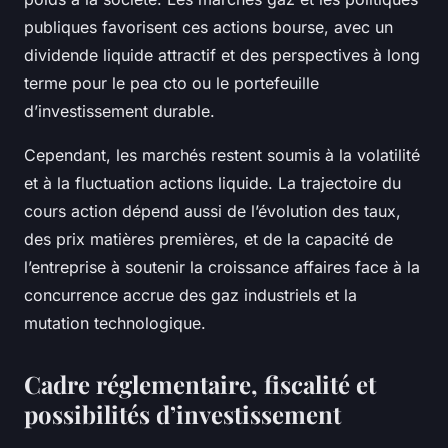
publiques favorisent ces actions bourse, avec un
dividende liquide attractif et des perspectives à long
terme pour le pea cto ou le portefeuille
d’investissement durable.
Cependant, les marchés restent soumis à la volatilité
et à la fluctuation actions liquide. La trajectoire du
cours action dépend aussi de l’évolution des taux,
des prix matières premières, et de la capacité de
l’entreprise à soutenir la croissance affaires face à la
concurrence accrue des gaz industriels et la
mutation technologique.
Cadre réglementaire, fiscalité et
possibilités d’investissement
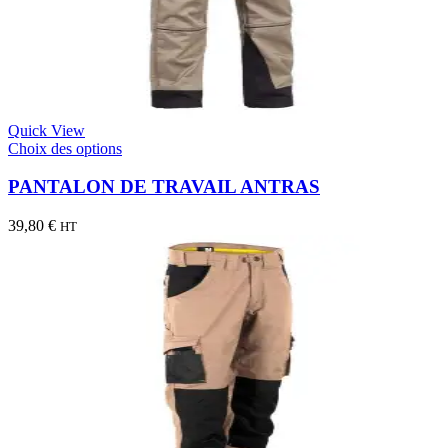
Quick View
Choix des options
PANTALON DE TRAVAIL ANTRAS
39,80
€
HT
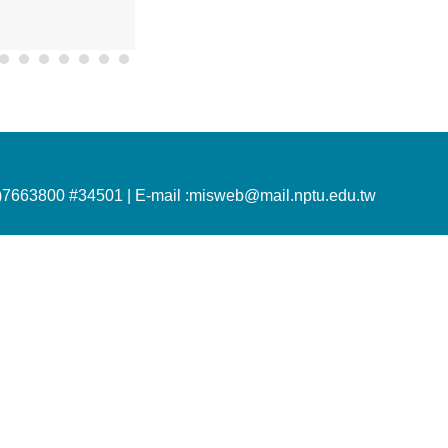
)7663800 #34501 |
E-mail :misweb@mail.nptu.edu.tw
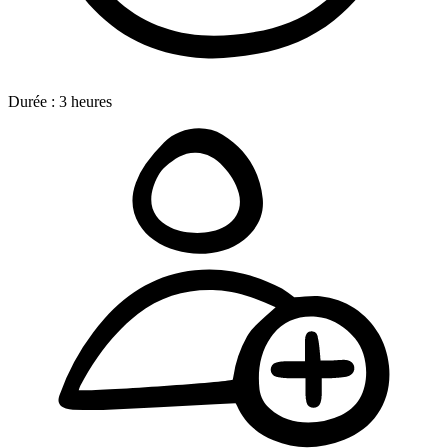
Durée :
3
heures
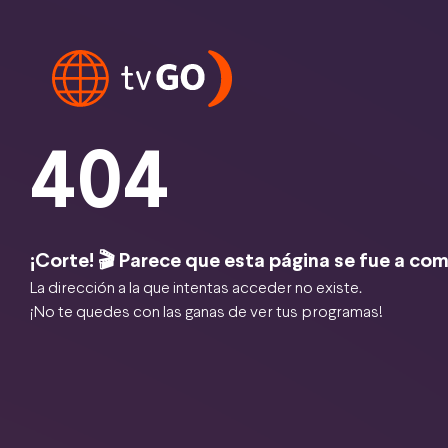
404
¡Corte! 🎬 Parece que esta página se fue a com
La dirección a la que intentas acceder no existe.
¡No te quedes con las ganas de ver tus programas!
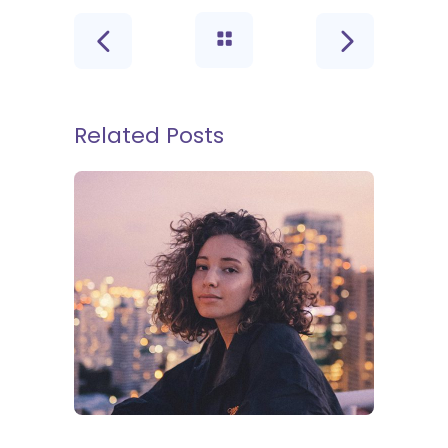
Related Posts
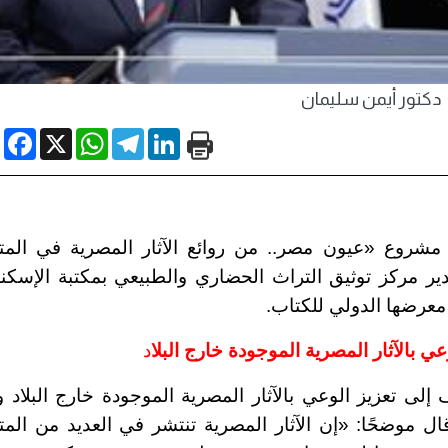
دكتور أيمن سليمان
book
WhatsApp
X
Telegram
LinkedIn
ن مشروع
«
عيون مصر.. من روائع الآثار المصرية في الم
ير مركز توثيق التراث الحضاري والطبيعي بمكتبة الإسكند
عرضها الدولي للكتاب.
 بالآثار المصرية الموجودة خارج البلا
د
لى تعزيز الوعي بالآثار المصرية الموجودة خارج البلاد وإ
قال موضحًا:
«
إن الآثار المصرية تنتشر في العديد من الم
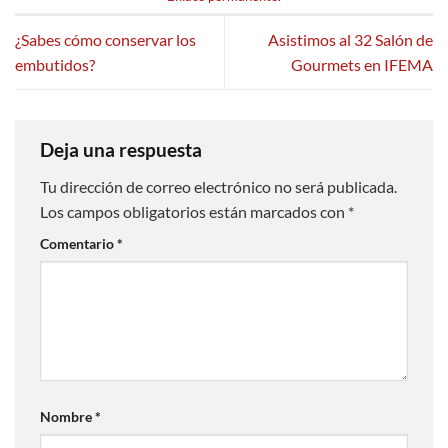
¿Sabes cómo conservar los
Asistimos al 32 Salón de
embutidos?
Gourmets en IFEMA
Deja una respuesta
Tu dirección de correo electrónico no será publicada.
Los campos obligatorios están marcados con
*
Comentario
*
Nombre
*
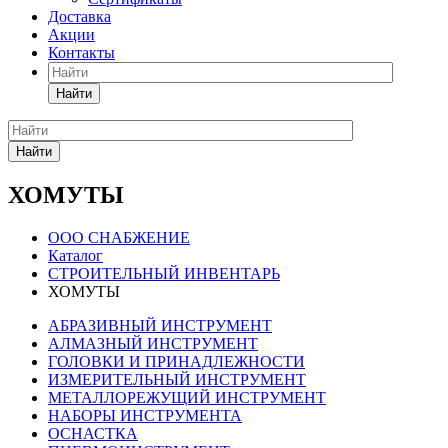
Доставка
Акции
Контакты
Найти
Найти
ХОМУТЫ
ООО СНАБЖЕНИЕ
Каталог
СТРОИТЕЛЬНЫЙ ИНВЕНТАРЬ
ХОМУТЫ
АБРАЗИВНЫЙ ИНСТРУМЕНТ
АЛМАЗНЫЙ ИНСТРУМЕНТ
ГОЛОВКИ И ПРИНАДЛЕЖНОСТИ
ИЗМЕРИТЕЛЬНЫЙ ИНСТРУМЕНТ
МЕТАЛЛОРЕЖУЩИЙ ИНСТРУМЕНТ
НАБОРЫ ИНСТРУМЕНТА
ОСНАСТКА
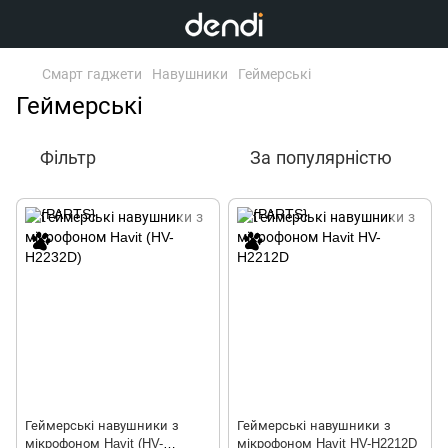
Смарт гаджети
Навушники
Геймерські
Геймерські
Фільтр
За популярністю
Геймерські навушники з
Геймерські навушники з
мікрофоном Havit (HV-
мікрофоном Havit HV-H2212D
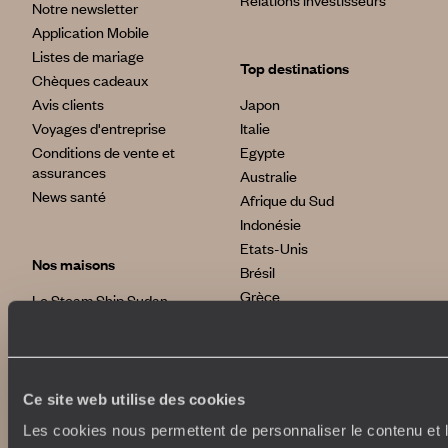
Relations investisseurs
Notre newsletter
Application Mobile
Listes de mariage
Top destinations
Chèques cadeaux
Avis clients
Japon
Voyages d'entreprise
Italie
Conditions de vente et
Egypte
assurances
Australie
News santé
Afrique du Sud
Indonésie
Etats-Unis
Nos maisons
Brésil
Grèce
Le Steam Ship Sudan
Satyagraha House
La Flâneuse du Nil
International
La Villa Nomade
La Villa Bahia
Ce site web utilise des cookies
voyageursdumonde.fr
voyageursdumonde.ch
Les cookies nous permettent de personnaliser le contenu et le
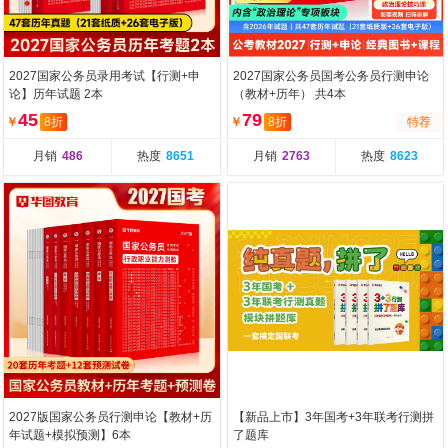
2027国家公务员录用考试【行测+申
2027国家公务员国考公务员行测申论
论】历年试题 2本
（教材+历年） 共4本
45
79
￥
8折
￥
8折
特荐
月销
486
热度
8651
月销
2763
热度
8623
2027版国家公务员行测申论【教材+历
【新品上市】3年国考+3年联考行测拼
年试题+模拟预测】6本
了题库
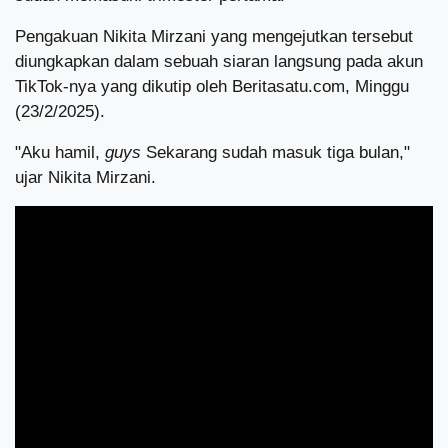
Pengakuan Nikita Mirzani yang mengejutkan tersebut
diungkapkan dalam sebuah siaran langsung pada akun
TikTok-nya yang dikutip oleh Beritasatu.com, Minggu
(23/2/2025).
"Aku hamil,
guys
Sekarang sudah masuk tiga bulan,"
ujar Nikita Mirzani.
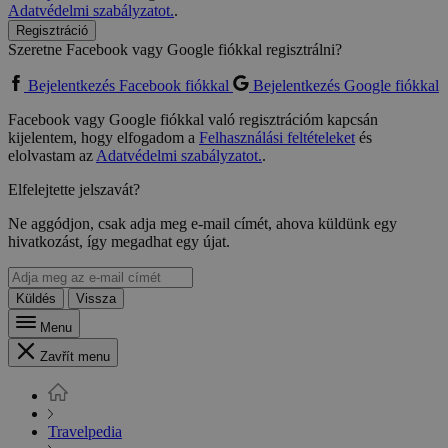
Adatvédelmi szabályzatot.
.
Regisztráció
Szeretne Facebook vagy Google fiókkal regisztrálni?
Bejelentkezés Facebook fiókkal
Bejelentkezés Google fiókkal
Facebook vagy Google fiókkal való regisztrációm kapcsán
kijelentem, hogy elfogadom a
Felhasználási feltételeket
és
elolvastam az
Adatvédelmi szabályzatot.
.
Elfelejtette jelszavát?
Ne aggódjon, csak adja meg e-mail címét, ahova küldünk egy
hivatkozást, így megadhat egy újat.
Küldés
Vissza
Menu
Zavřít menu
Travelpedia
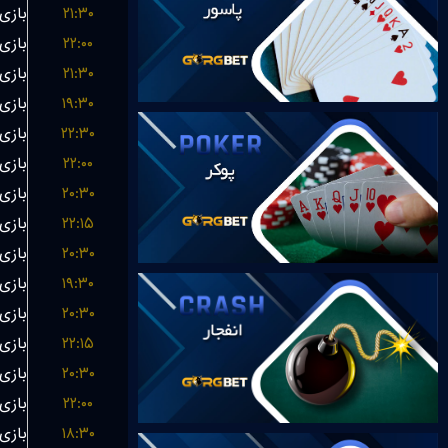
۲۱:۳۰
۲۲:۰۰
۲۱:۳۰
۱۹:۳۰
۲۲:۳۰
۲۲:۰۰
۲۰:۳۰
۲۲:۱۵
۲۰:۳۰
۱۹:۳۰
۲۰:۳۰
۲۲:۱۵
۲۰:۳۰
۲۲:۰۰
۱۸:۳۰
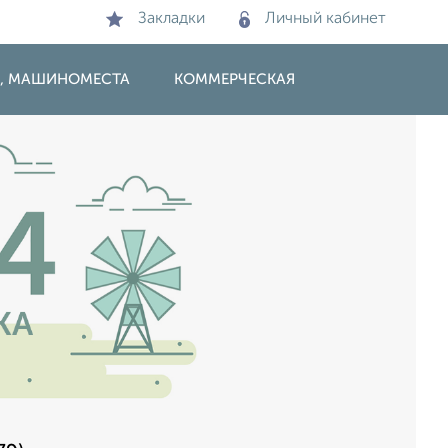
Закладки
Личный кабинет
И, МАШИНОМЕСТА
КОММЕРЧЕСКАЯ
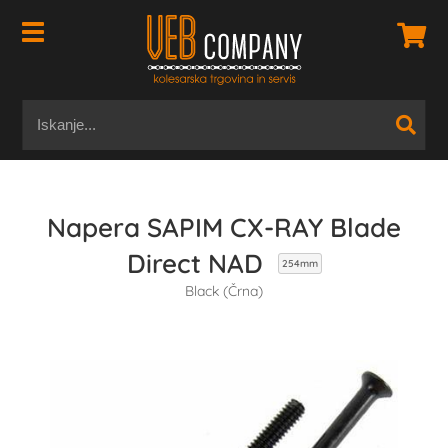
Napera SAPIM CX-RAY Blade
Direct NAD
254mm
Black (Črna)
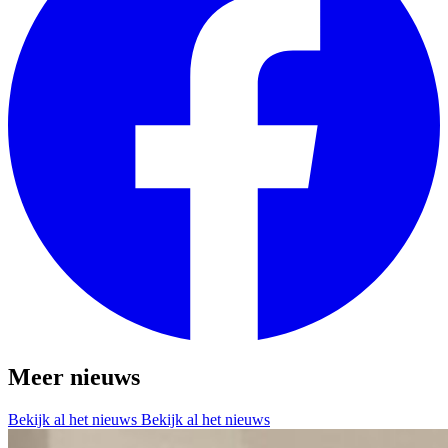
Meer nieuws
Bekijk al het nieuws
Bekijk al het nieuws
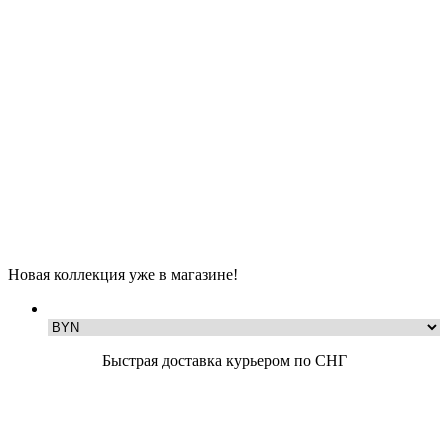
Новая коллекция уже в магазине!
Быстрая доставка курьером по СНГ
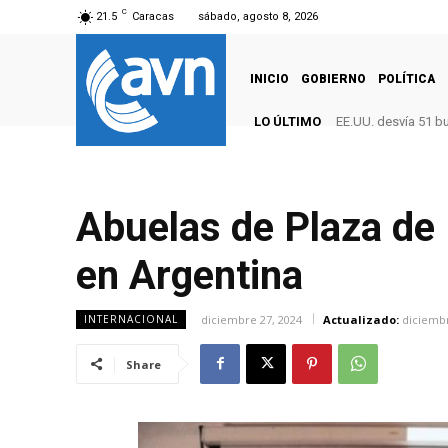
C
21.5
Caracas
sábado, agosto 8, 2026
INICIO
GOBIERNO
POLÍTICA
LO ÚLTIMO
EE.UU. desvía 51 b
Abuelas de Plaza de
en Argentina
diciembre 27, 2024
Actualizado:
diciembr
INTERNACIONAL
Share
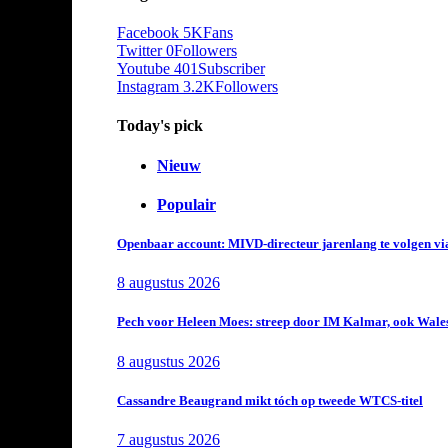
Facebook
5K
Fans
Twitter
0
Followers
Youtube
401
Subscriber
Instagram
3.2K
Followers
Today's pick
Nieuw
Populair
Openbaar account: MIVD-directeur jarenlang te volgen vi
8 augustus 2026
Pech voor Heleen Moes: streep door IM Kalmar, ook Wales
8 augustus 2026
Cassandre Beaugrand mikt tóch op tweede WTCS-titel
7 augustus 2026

Assigned task » Transcribe all the data word for word; the images stay out.

Task output »
publiques favorisent ces actions bourse, avec un
dividende liquide attractif et des perspectives à long
terme pour le pea cto ou le portefeuille
d’investissement durable.
Cependant, les marchés restent soumis à la volatilité
et à la fluctuation actions liquide. La trajectoire du
cours action dépend aussi de l’évolution des taux,
des prix matières premières, et de la capacité de
l’entreprise à soutenir la croissance affaires face à la
concurrence accrue des gaz industriels et la
mutation technologique.
Cadre réglementaire, fiscalité et
possibilités d’investissement
Quick View
Choix des options
PANTALON DE TRAVAIL ANTRAS
39,80
€
HT
)7663800 #34501 |
E-mail :misweb@mail.nptu.edu.tw
Durée :
3
heures
404
¡Corte! 🎬 Parece que esta página se fue a com
La dirección a la que intentas acceder no existe.
¡No te quedes con las ganas de ver tus programas!
Related Posts
دكتور أيمن سليمان
book
WhatsApp
X
Telegram
LinkedIn
ن مشروع
«
عيون مصر.. من روائع الآثار المصرية في الم
ير مركز توثيق التراث الحضاري والطبيعي بمكتبة الإسكند
عرضها الدولي للكتاب.
 بالآثار المصرية الموجودة خارج البلا
د
لى تعزيز الوعي بالآثار المصرية الموجودة خارج البلاد وإ
قال موضحًا:
«
إن الآثار المصرية تنتشر في العديد من الم
¿Sabes cómo conservar los
Asistimos al 32 Salón de
embutidos?
Gourmets en IFEMA
Deja una respuesta
Tu dirección de correo electrónico no será publicada.
Los campos obligatorios están marcados con
*
Comentario
*
Nombre
*
Доставка
Акции
Контакты
Найти
Найти
ХОМУТЫ
ООО СНАБЖЕНИЕ
Каталог
СТРОИТЕЛЬНЫЙ ИНВЕНТАРЬ
ХОМУТЫ
АБРАЗИВНЫЙ ИНСТРУМЕНТ
АЛМАЗНЫЙ ИНСТРУМЕНТ
ГОЛОВКИ И ПРИНАДЛЕЖНОСТИ
ИЗМЕРИТЕЛЬНЫЙ ИНСТРУМЕНТ
МЕТАЛЛОРЕЖУЩИЙ ИНСТРУМЕНТ
НАБОРЫ ИНСТРУМЕНТА
ОСНАСТКА
Смарт гаджети
Навушники
Геймерські
Геймерські
Фільтр
За популярністю
Геймерські навушники з
Геймерські навушники з
мікрофоном Havit (HV-
мікрофоном Havit HV-H2212D
Relations investisseurs
Notre newsletter
Application Mobile
Listes de mariage
Top destinations
Chèques cadeaux
Avis clients
Japon
Voyages d'entreprise
Italie
Conditions de vente et
Egypte
assurances
Australie
News santé
Afrique du Sud
Indonésie
Etats-Unis
Nos maisons
Brésil
Grèce
Le Steam Ship Sudan
Satyagraha House
La Flâneuse du Nil
International
La Villa Nomade
La Villa Bahia
Ce site web utilise des cookies
voyageursdumonde.fr
voyageursdumonde.ch
Les cookies nous permettent de personnaliser le contenu et le
2027国家公务员录用考试【行测+申
2027国家公务员国考公务员行测申论
论】历年试题 2本
（教材+历年） 共4本
45
79
￥
8折
￥
8折
特荐
月销
486
热度
8651
月销
2763
热度
8623
2027版国家公务员行测申论【教材+历
【新品上市】3年国考+3年联考行测拼
年试题+模拟预测】6本
了题库
Pengakuan Nikita Mirzani yang mengejutkan tersebut
diungkapkan dalam sebuah siaran langsung pada akun
TikTok-nya yang dikutip oleh Beritasatu.com, Minggu
(23/2/2025).
"Aku hamil,
guys
Sekarang sudah masuk tiga bulan,"
ujar Nikita Mirzani.
Adatvédelmi szabályzatot.
.
Regisztráció
Szeretne Facebook vagy Google fiókkal regisztrálni?
Bejelentkezés Facebook fiókkal
Bejelentkezés Google fiókkal
Facebook vagy Google fiókkal való regisztrációm kapcsán
kijelentem, hogy elfogadom a
Felhasználási feltételeket
és
elolvastam az
Adatvédelmi szabályzatot.
.
Elfelejtette jelszavát?
Ne aggódjon, csak adja meg e-mail címét, ahova küldünk egy
hivatkozást, így megadhat egy újat.
Küldés
Vissza
Menu
Zavřít menu
Travelpedia
۲۱:۳۰
۲۲:۰۰
۲۱:۳۰
۱۹:۳۰
۲۲:۳۰
۲۲:۰۰
۲۰:۳۰
۲۲:۱۵
۲۰:۳۰
۱۹:۳۰
۲۰:۳۰
۲۲:۱۵
۲۰:۳۰
۲۲:۰۰
۱۸:۳۰
Закладки
Личный кабинет
И, МАШИНОМЕСТА
КОММЕРЧЕСКАЯ
Napera SAPIM CX-RAY Blade
Direct NAD
254mm
Black (Črna)
Meer nieuws
Bekijk al het nieuws
Bekijk al het nieuws
Новая коллекция уже в магазине!
Быстрая доставка курьером по СНГ
C
21.5
Caracas
sábado, agosto 8, 2026
INICIO
GOBIERNO
POLÍTICA
LO ÚLTIMO
EE.UU. desvía 51 b
Abuelas de Plaza de
en Argentina
diciembre 27, 2024
Actualizado:
diciembr
INTERNACIONAL
Share
Facebook
5K
Fans
Twitter
0
Followers
Youtube
401
Subscriber
Instagram
3.2K
Followers
Today's pick
Nieuw
Populair
Openbaar account: MIVD-directeur jarenlang te volgen vi
8 augustus 2026
Pech voor Heleen Moes: streep door IM Kalmar, ook Wales
8 augustus 2026
Cassandre Beaugrand mikt tóch op tweede WTCS-titel
7 augustus 2026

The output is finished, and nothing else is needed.